[EXERCISE DATA]
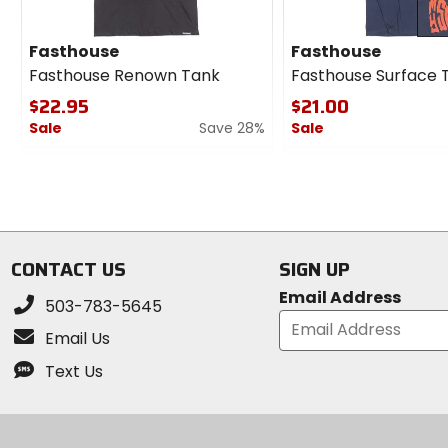
Fasthouse
Fasthouse
Fasthouse Renown Tank
Fasthouse Surface 
$22.95
$21.00
Sale
Save 28%
Sale
0
0
out
out
of
of
5
5
stars
stars
CONTACT US
SIGN UP
Email Address
503-783-5645
Email Us
Text Us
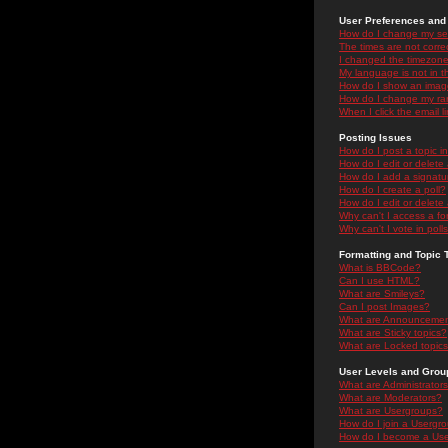
User Preferences and 
How do I change my se
The times are not correc
I changed the timezone 
My language is not in the
How do I show an ima
How do I change my ra
When I click the email li
Posting Issues
How do I post a topic i
How do I edit or delete
How do I add a signatu
How do I create a poll?
How do I edit or delete 
Why can't I access a f
Why can't I vote in poll
Formatting and Topic 
What is BBCode?
Can I use HTML?
What are Smileys?
Can I post Images?
What are Announceme
What are Sticky topics?
What are Locked topic
User Levels and Grou
What are Administrator
What are Moderators?
What are Usergroups?
How do I join a Usergr
How do I become a Use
[/EXERCISE DATA]
* [TASK TO COMPLETE] Transcribe each of the records above precisely, with no pictures in the copy.

* [ANSWER AREA]
Fasthouse
Fasthouse
Fasthouse Renown Tank
Fasthouse Surface 
$22.95
$21.00
Sale
Save 28%
Sale
0
0
out
out
of
of
5
5
stars
stars
CONTACT US
SIGN UP
Email Address
503-783-5645
Email Us
Text Us
User Preferences and 
How do I change my se
The times are not correc
I changed the timezone 
My language is not in the
How do I show an ima
How do I change my ra
When I click the email li
Posting Issues
How do I post a topic i
How do I edit or delete
How do I add a signatu
How do I create a poll?
How do I edit or delete 
Why can't I access a f
Why can't I vote in poll
Formatting and Topic 
What is BBCode?
Can I use HTML?
What are Smileys?
Can I post Images?
What are Announceme
What are Sticky topics?
What are Locked topic
User Levels and Grou
What are Administrator
What are Moderators?
What are Usergroups?
How do I join a Usergr
How do I become a Use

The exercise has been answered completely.